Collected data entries
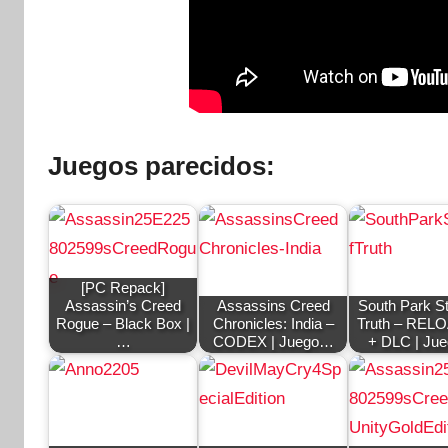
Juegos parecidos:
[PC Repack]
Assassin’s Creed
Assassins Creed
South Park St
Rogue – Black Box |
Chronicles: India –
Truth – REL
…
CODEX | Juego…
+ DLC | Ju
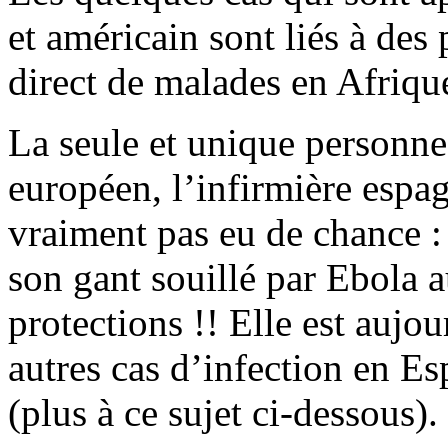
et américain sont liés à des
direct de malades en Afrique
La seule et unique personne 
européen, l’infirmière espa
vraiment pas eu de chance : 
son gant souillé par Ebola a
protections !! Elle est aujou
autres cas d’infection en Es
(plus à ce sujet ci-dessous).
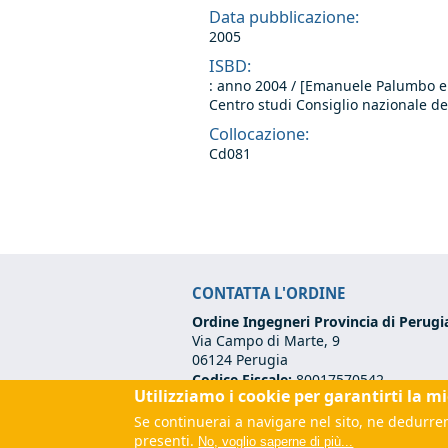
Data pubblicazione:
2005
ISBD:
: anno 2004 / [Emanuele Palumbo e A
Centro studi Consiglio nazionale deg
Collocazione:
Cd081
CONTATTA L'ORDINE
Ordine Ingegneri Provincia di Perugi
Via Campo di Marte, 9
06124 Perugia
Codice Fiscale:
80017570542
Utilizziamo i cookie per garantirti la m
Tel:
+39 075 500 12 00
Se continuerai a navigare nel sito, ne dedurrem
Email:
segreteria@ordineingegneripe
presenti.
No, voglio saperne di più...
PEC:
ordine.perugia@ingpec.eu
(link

...

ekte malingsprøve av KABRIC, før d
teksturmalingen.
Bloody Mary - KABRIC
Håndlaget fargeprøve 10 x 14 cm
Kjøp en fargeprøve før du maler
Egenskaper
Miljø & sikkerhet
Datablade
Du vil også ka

= What needs to be done =
Bring together all lines in the records where the word "fargeprøve" is found.

= Problem solution =
Håndlaget fargeprøve 10 x 14 cm
Kjøp en fargeprøve før du maler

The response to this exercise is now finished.